Issue: Should you guarantee employees confidentiality when they voice complaints to you or to supervisors?
Risk: Blanket promises of confidentiality could blow up in your face; some laws require you to report illegal or unethical conduct.
Action: Create and promote a well-crafted policy that warns employees that certain topics are exempt from confidentiality.
"If I tell you something, will you promise not to tell anyone else?"
You, or maybe some supervisors at your organization, may have dealt with employees who wanted to voice a complaint or use someone as a sounding board ... but they also wanted to keep that discussion "off the record."
Should you? Your best bet is to tell employees that you'll keep the information as confidential as possible, but also alert them that you must report certain types of illegal or unethical conduct.
Example: When HR consultant Lynn Nemser worked in corporate HR, a female employee asked if she could remain anonymous but still spill the beans about an exec who was telling crude jokes. Nemser's response: "Before you tell me, keep in mind there are some things I am legally required to report."
The employee ended up naming names. Nemser talked to both parties separately and resolved the complaint with an apology from the exec, who agreed to change his behavior.

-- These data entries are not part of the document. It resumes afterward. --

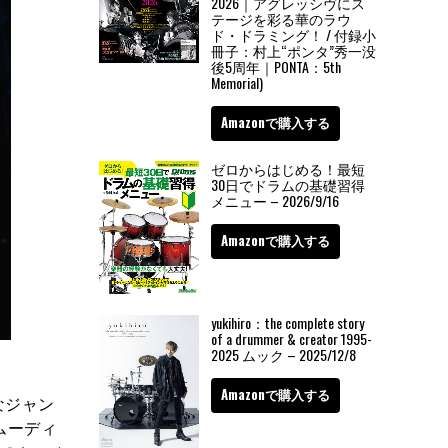
2026｜アグレッシヴにス
テージを彩る華のラウ
ド・ドラミング！ / 付録小
冊子：村上“ポンタ”秀一没
後5周年｜PONTA：5th
Memorial)
Amazonで購入する
ゼロからはじめる！最短
30日でドラムの基礎習得
メニュー – 2026/9/16
Amazonで購入する
yukihiro：the complete story
of a drummer & creator 1995-
2025 ムック – 2025/12/8
Amazonで購入する
なジャン
ムーディ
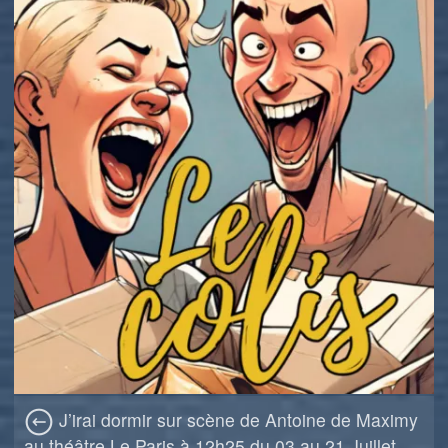
J’irai dormir sur scène de Antoine de Maximy
au théâtre Le Paris à 12h25 du 03 au 21 Juillet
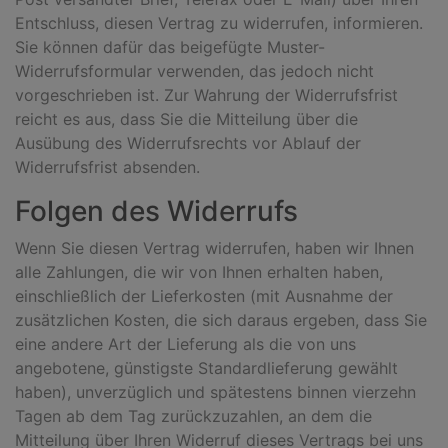
Entschluss, diesen Vertrag zu widerrufen, informieren.
Sie können dafür das beigefügte Muster-
Widerrufsformular verwenden, das jedoch nicht
vorgeschrieben ist. Zur Wahrung der Widerrufsfrist
reicht es aus, dass Sie die Mitteilung über die
Ausübung des Widerrufsrechts vor Ablauf der
Widerrufsfrist absenden.
Folgen des Widerrufs
Wenn Sie diesen Vertrag widerrufen, haben wir Ihnen
alle Zahlungen, die wir von Ihnen erhalten haben,
einschließlich der Lieferkosten (mit Ausnahme der
zusätzlichen Kosten, die sich daraus ergeben, dass Sie
eine andere Art der Lieferung als die von uns
angebotene, günstigste Standardlieferung gewählt
haben), unverzüglich und spätestens binnen vierzehn
Tagen ab dem Tag zurückzuzahlen, an dem die
Mitteilung über Ihren Widerruf dieses Vertrags bei uns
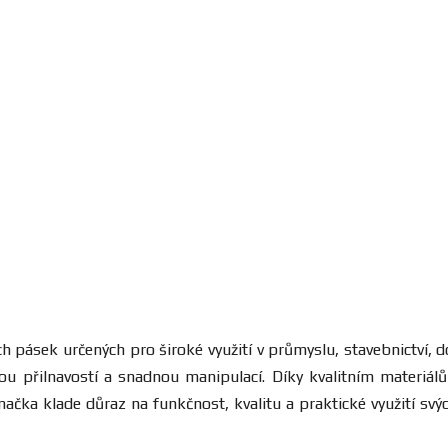
cích pásek určených pro široké využití v průmyslu, stavebnictví, 
livou přilnavostí a snadnou manipulací. Díky kvalitním materi
ačka klade důraz na funkčnost, kvalitu a praktické využití sv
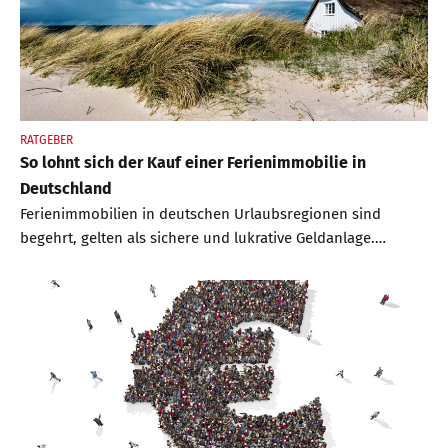
RATGEBER
So lohnt sich der Kauf einer Ferienimmobilie in
Deutschland
Ferienimmobilien in deutschen Urlaubsregionen sind
begehrt, gelten als sichere und lukrative Geldanlage.
Werden bei Kauf, Ausstattung und Vermietung einige
Grundregeln beherzigt, kann ein Investment viel Freude
bereiten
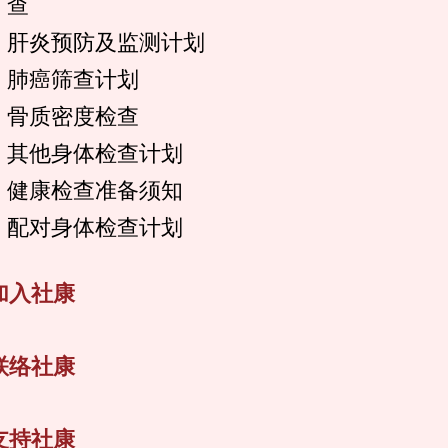
查
肝炎预防及监测计划
肺癌筛查计划
骨质密度检查
其他身体检查计划
健康检查准备须知
配对身体检查计划
加入社康
联络社康
支持社康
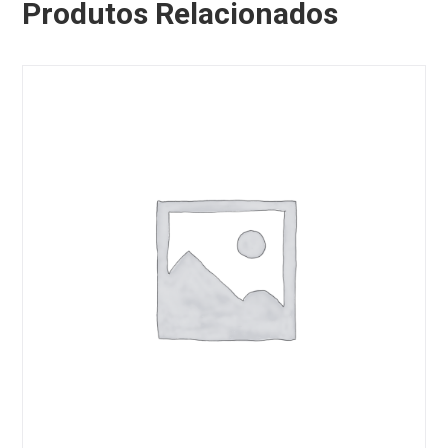
Produtos Relacionados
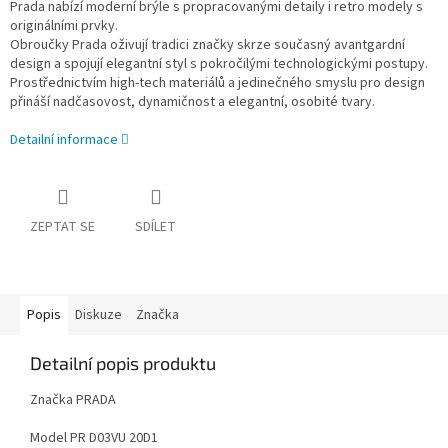
Prada nabízí moderní brýle s propracovanými detaily i retro modely s
originálními prvky.
Obroučky Prada oživují tradici značky skrze současný avantgardní
design a spojují elegantní styl s pokročilými technologickými postupy.
Prostřednictvím high-tech materiálů a jedinečného smyslu pro design
přináší nadčasovost, dynamičnost a elegantní, osobité tvary.
Detailní informace
ZEPTAT SE
SDÍLET
Popis
Diskuze
Značka
Detailní popis produktu
Značka PRADA
Model PR D03VU 20D1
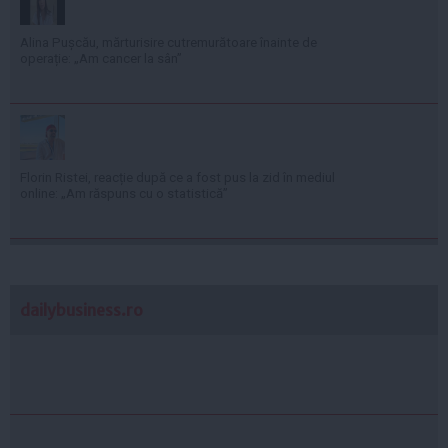
Alina Pușcău, mărturisire cutremurătoare înainte de
operație: „Am cancer la sân”
Florin Ristei, reacție după ce a fost pus la zid în mediul
online: „Am răspuns cu o statistică”
dailybusiness.ro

Bottom line: If you promise to keep a complaint confidential, you could hurt the organization's legal position.
"If you are sued, your case is weaker because you've sat on the information and done nothing about it," says Nemser, president of Pittsburgh-based Partners in Performance.
Keeping information confidential could also violate in-house policies that require managers and supervisors to disclose possible breaches of company rules to HR or senior execs.
"Requests for these kinds of discussions are exceptionally common," says employment lawyer and former HR executive Michael Mirarchi, president of Mirarchi & Assoc. in Texas. "The only defense is a policy that anticipates them" and sets ground rules.
Make sure that your policy clearly says thatis required to report information about any kind of harassment, discrimination, threats of violence, violations of the Sarbanes-Oxley Act, drug use violations and unethical or illegal conflicts of interest.
The policy should also state that information will be kept as confidential as possible.
Include the policy in employee manuals and remind workers about it during periodic meetings or training.
The policy should distinguish between areas that are exempt from confidentiality and personal/family problems, such as alcoholism and depression, that require EAP assistance.
The benefits: A well-communicated policy accomplishes several key goals:
- It encourages employees to bring problems to management when they're ready to share and solve them.
- It prevents empathetic supervisors from being tempted to promise confidentiality to employees that they can't and shouldn't provide.
- It averts awkward scenarios in which employees drop a bombshell on a supervisor and then ask that he or she keep it top secret.